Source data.
----
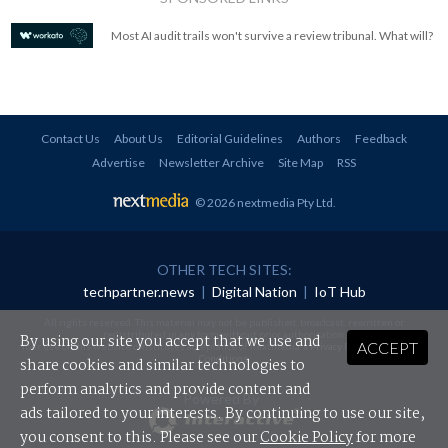
Most AI audit trails won't survive a review tribunal. What will?
Contact Us
About Us
Editorial Guidelines
Authors
Feedback
Advertise
Newsletter Archive
Site Map
RSS
© 2026 nextmedia Pty Ltd
.
OTHER TECH SITES:
techpartner.news
|
Digital Nation
|
IoT Hub
All rights reserved. This material may not be published, broadcast, rewritten or
redistributed in any form without prior authorisation.
By using our site you accept that we use and
ACCEPT
Your use of this website constitutes acceptance of nextmedia's
Privacy Policy
and
Terms &
Conditions
.
share cookies and similar technologies to
perform analytics and provide content and
Powered By
ads tailored to your interests. By continuing to use our site,
you consent to this. Please see our
Cookie Policy
for more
----
ACTION ITEM. Lines from the one containing "ads tailored to" to the last line above, both included: copy these exactly and write nothing else.

EXERCISE RESPONSE.
ads tailored to your interests. By continuing to use our site,
you consent to this. Please see our
Cookie Policy
for more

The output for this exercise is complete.